(Study material)

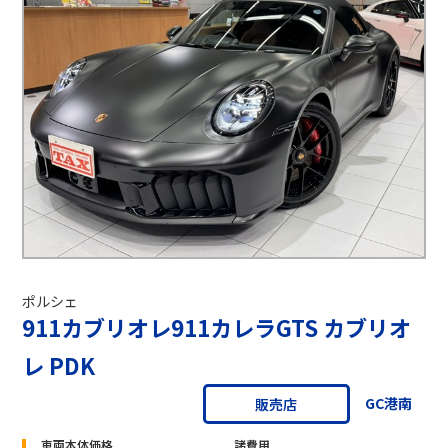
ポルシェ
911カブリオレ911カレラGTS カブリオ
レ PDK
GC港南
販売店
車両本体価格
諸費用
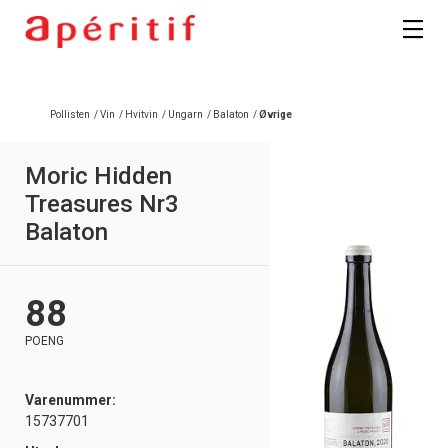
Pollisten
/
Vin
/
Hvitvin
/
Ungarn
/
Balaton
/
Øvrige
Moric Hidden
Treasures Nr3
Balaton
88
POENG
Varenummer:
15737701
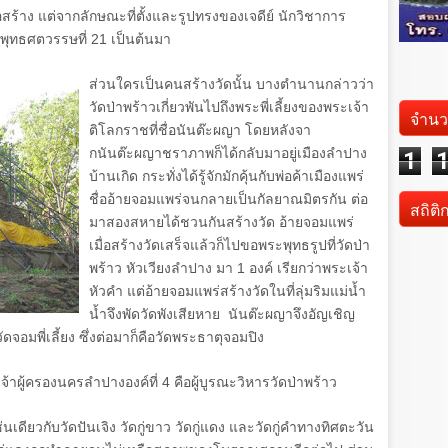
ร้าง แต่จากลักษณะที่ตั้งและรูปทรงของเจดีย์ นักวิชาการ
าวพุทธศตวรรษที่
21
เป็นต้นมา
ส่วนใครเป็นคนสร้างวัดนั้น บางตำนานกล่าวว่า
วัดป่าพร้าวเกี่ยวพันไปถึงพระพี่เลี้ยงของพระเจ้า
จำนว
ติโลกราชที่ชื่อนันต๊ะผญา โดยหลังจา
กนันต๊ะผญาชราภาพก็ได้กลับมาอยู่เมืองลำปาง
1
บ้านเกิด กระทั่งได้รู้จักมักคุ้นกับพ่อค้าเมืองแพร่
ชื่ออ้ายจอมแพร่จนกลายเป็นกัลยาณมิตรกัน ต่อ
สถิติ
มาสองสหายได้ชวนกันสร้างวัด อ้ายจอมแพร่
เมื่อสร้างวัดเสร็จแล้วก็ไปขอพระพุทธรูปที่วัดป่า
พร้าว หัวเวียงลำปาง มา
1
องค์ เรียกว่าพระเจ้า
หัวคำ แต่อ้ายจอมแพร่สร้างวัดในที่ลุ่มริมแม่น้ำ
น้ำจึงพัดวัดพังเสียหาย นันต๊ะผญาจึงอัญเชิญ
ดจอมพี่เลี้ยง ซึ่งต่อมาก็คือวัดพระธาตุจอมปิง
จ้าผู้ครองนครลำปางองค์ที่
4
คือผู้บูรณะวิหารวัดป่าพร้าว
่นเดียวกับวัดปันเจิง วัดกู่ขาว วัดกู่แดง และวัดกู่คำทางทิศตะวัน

(End Study material)
(Study material)

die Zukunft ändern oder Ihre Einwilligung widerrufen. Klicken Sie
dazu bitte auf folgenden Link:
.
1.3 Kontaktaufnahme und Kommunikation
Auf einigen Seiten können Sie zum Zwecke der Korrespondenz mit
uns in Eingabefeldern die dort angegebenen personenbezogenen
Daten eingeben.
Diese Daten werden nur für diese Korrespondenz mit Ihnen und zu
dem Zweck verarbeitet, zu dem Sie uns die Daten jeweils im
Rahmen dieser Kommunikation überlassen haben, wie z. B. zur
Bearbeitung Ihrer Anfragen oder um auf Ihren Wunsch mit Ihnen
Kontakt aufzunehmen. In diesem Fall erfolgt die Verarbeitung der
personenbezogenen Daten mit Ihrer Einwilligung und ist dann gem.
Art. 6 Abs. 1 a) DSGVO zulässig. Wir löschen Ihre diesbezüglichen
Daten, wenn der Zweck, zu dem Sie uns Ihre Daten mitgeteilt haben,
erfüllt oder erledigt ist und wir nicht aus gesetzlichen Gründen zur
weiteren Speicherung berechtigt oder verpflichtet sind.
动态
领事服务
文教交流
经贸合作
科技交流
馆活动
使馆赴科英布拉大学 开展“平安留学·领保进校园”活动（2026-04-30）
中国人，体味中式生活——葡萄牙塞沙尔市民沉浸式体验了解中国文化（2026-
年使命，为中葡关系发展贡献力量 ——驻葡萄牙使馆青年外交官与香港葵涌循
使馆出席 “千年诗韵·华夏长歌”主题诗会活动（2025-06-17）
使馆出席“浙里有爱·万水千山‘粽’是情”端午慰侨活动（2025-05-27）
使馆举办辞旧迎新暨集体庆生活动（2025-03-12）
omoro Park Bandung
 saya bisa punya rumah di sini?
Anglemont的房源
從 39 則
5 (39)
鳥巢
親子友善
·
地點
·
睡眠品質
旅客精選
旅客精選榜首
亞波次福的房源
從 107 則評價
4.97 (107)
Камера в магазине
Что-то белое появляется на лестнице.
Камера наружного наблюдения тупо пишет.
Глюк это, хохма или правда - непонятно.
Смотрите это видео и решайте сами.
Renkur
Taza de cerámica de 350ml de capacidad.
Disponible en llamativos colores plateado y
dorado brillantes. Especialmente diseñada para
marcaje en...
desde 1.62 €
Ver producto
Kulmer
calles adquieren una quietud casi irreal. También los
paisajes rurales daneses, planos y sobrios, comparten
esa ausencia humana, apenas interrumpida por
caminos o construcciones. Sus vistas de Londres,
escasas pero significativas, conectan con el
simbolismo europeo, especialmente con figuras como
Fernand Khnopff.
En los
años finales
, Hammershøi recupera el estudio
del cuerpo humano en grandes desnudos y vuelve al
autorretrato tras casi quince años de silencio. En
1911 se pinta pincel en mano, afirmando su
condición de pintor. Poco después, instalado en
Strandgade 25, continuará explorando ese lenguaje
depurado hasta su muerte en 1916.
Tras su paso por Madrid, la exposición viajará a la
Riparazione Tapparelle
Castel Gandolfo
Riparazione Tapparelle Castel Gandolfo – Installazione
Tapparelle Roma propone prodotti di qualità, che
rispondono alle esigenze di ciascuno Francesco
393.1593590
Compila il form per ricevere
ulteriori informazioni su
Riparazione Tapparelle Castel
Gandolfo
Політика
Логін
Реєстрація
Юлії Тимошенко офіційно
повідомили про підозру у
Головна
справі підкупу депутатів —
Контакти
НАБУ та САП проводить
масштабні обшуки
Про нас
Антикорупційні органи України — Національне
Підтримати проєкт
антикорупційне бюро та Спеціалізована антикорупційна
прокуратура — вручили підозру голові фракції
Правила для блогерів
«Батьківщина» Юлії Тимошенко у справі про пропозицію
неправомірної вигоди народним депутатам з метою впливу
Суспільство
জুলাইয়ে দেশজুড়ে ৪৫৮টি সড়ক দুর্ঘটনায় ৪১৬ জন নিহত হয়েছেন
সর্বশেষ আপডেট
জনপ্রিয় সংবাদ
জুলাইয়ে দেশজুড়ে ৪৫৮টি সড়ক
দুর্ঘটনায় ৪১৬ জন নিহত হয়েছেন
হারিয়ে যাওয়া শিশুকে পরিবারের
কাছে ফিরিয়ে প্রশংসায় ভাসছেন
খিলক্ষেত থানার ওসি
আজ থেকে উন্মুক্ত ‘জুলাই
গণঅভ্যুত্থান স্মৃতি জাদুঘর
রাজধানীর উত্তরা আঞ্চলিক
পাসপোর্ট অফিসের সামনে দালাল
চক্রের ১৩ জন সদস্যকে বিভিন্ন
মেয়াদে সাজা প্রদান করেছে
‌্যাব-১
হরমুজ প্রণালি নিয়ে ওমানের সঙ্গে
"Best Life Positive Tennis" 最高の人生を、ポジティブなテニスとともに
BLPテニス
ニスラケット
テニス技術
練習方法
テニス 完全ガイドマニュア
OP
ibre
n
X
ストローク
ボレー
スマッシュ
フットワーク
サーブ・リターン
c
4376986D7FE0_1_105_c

(End Study material)

Tally the lines above that contain "справі"; give only the number.

- Written solution
2